**Extracted page text data**
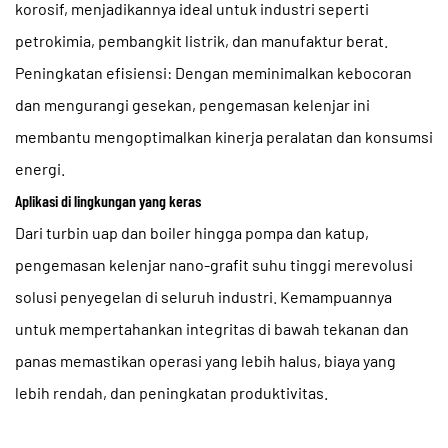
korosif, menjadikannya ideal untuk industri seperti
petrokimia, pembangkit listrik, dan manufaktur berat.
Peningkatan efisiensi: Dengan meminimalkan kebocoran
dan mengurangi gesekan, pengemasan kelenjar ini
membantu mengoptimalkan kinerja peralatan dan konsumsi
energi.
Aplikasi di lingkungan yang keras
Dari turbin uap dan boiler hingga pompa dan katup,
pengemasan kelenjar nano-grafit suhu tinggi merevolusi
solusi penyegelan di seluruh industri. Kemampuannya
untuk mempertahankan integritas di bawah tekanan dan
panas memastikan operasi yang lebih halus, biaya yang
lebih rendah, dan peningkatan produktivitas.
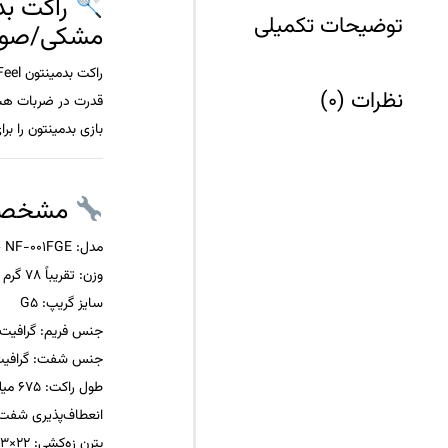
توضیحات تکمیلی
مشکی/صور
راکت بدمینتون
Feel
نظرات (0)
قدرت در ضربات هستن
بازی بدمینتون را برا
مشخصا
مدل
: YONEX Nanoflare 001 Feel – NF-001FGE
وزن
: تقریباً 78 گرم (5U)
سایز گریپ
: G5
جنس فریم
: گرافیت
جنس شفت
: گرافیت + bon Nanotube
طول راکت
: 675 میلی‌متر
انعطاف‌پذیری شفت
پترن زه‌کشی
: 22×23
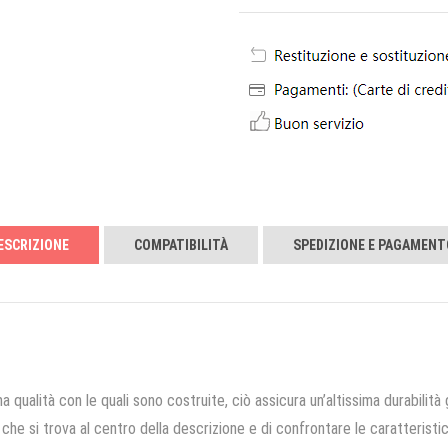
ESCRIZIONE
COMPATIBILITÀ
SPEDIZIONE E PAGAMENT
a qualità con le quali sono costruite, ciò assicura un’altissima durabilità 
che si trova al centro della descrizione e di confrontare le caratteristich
--
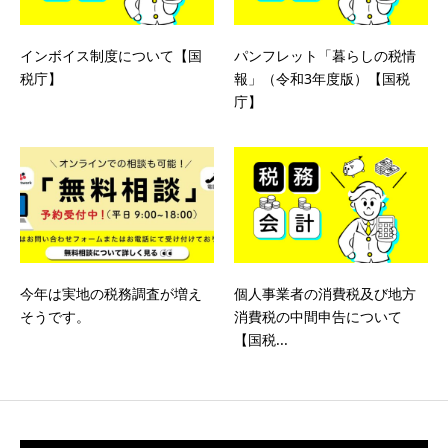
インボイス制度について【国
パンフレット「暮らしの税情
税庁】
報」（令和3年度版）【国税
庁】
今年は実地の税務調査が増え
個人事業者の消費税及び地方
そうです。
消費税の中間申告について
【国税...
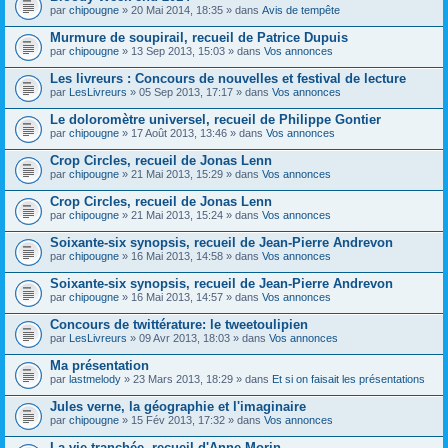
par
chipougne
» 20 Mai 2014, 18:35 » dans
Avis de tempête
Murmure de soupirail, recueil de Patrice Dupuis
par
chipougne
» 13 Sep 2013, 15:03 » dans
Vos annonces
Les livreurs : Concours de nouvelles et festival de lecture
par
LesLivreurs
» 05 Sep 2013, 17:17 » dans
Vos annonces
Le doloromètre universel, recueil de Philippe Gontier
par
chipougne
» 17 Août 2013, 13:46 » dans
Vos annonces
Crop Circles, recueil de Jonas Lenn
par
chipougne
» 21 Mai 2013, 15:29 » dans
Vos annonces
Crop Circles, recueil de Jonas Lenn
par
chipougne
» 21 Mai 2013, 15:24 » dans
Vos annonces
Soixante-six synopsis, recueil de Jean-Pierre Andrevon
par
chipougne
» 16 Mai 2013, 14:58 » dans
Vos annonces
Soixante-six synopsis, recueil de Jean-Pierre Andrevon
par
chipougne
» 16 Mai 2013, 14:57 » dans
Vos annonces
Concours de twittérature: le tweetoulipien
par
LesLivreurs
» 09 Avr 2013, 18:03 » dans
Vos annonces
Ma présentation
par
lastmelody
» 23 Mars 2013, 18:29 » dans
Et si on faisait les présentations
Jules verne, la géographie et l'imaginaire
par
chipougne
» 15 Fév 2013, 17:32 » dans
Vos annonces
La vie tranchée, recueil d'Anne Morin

**Exercise directions**
Your answer should consist solely of the lines above from the line with "korosif, menjadikannya ideal" to the line with "solusi penyegelan di", both included, reproduced exactly.

**Answer to this exercise**
korosif, menjadikannya ideal untuk industri seperti
petrokimia, pembangkit listrik, dan manufaktur berat.
Peningkatan efisiensi: Dengan meminimalkan kebocoran
dan mengurangi gesekan, pengemasan kelenjar ini
membantu mengoptimalkan kinerja peralatan dan konsumsi
energi.
Aplikasi di lingkungan yang keras
Dari turbin uap dan boiler hingga pompa dan katup,
pengemasan kelenjar nano-grafit suhu tinggi merevolusi
solusi penyegelan di seluruh industri. Kemampuannya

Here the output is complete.